Provided records ->

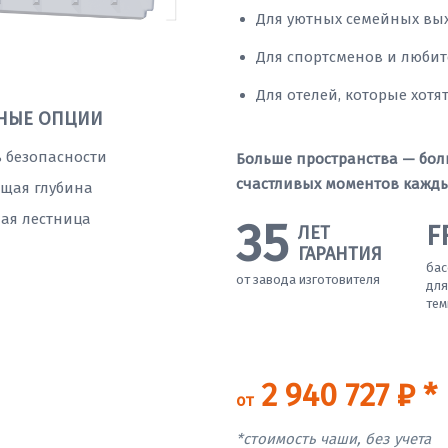
Для уютных семейных вы
Для спортсменов и люби
Для отелей, которые хотя
НЫЕ ОПЦИИ
 безопасности
Больше пространства — бол
счастливых моментов кажды
щая глубина
ая лестница
35
F
ЛЕТ
ГАРАНТИЯ
бас
от завода изготовителя
для
тем
2 940 727 ₽ *
от
*стоимость чаши, без учета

Exercise -> Leaving the pictures aside, output each entry above exactly as written.

Answer for the task ->
Для уютных семейных вы
Для спортсменов и люби
Для отелей, которые хотя
НЫЕ ОПЦИИ
 безопасности
Больше пространства — бол
счастливых моментов кажды
щая глубина
ая лестница
35
F
ЛЕТ
ГАРАНТИЯ
бас
от завода изготовителя
для
тем
2 940 727 ₽ *
от
*стоимость чаши, без учета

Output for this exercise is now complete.